- TASK REQUIREMENTS
All records, exactly as written, minus the pictures: copy them out.

______

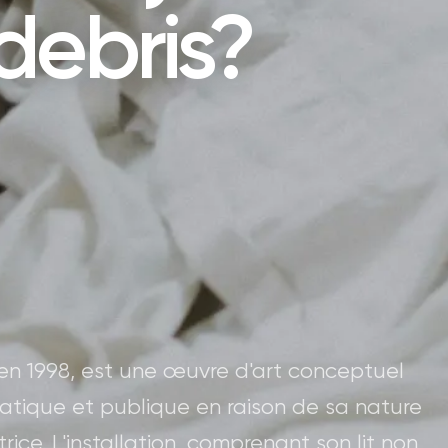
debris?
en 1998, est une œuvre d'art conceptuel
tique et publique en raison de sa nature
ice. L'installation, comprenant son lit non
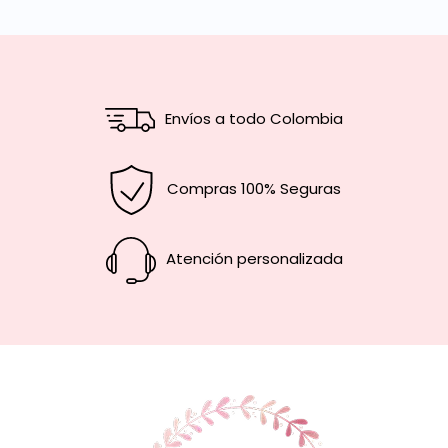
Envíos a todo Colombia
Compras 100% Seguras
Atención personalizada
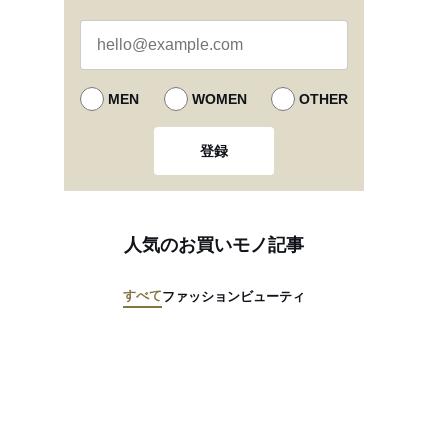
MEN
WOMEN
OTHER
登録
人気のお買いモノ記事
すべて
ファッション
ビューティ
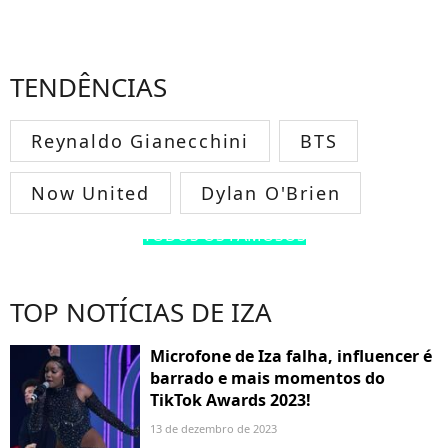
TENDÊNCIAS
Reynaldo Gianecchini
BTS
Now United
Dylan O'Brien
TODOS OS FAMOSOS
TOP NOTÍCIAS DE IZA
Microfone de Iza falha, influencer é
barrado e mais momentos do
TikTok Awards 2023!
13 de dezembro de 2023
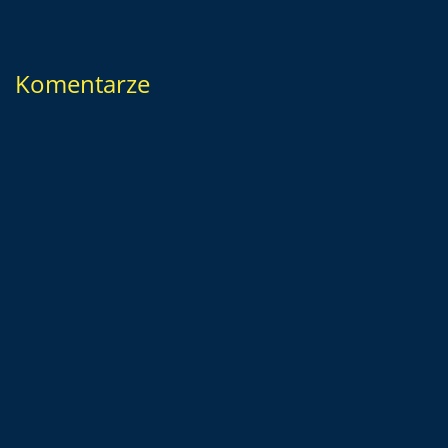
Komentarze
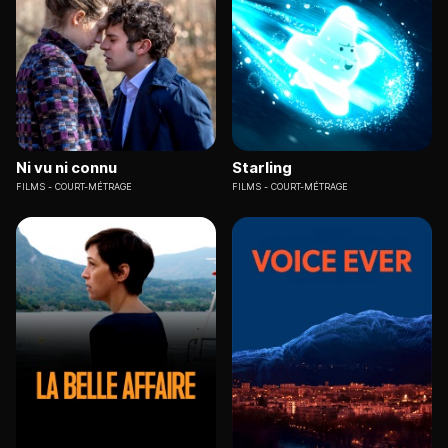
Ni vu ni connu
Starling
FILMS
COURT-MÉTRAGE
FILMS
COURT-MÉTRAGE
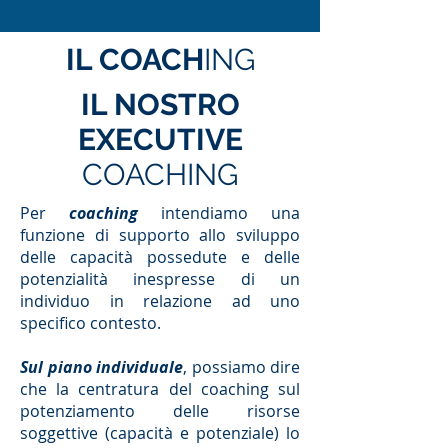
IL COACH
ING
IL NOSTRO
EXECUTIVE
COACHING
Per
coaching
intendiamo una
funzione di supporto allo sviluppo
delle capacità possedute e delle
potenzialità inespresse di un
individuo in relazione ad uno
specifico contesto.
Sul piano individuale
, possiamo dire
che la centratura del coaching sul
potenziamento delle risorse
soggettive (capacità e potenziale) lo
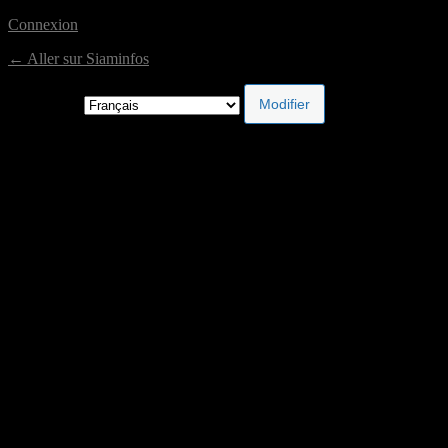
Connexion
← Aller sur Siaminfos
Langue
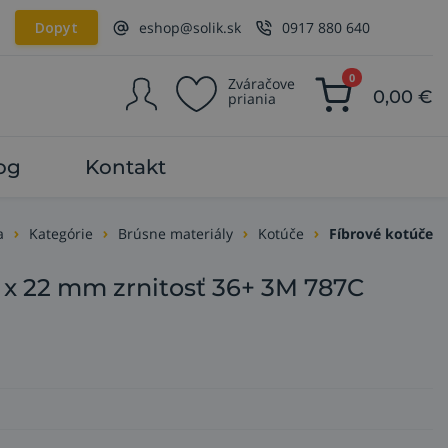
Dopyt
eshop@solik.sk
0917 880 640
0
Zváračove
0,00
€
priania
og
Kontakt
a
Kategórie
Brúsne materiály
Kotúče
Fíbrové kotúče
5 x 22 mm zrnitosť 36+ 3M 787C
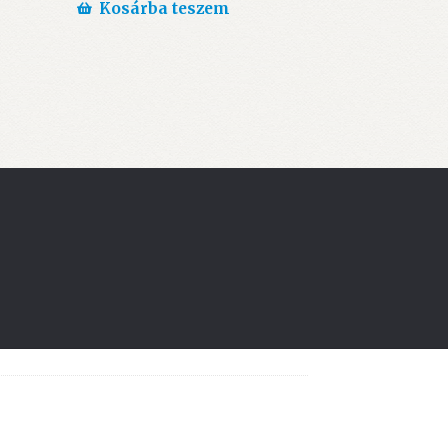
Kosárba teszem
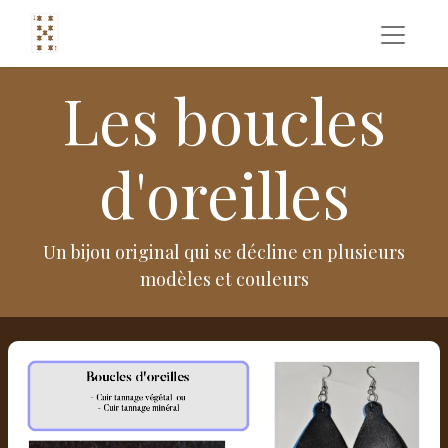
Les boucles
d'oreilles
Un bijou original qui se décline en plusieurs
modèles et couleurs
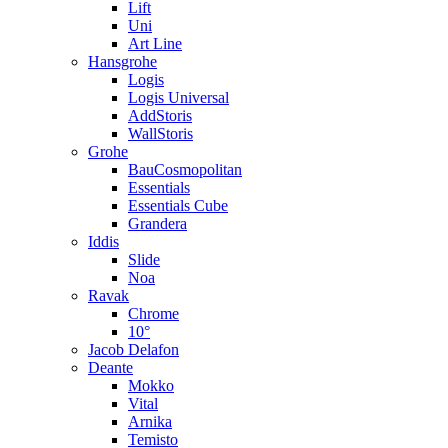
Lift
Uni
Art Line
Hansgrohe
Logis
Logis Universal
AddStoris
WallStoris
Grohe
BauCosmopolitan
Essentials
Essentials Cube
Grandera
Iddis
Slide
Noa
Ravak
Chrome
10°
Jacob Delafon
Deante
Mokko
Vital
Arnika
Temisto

______

- TASK RESPONSE
debris?
en 1998, est une œuvre d'art conceptuel
tique et publique en raison de sa nature
ice. L'installation, comprenant son lit non
Envíos a todo Colombia
Compras 100% Seguras
Atención personalizada
MEN
WOMEN
OTHER
登録
人気のお買いモノ記事
すべて
ファッション
ビューティ
TENDÊNCIAS
Reynaldo Gianecchini
BTS
Now United
Dylan O'Brien
TODOS OS FAMOSOS
TOP NOTÍCIAS DE IZA
Microfone de Iza falha, influencer é
barrado e mais momentos do
TikTok Awards 2023!
13 de dezembro de 2023
Komentarze
Ni vu ni connu
Starling
FILMS
COURT-MÉTRAGE
FILMS
COURT-MÉTRAGE
IL COACH
ING
IL NOSTRO
EXECUTIVE
COACHING
Per
coaching
intendiamo una
funzione di supporto allo sviluppo
delle capacità possedute e delle
potenzialità inespresse di un
individuo in relazione ad uno
specifico contesto.
Sul piano individuale
, possiamo dire
che la centratura del coaching sul
potenziamento delle risorse
soggettive (capacità e potenziale) lo
Connexion
← Aller sur Siaminfos
Langue
Dopyt
eshop@solik.sk
0917 880 640
0
Zváračove
0,00
€
priania
og
Kontakt
a
Kategórie
Brúsne materiály
Kotúče
Fíbrové kotúče
5 x 22 mm zrnitosť 36+ 3M 787C
Kosárba teszem
Les boucles
d'oreilles
Un bijou original qui se décline en plusieurs
modèles et couleurs
Lift
Uni
Art Line
Hansgrohe
Logis
Logis Universal
AddStoris
WallStoris
Grohe
BauCosmopolitan
Essentials
Essentials Cube
Grandera
Iddis
Slide
Noa
Ravak
Chrome
10°
Jacob Delafon
Deante
Mokko
Vital
Arnika
Temisto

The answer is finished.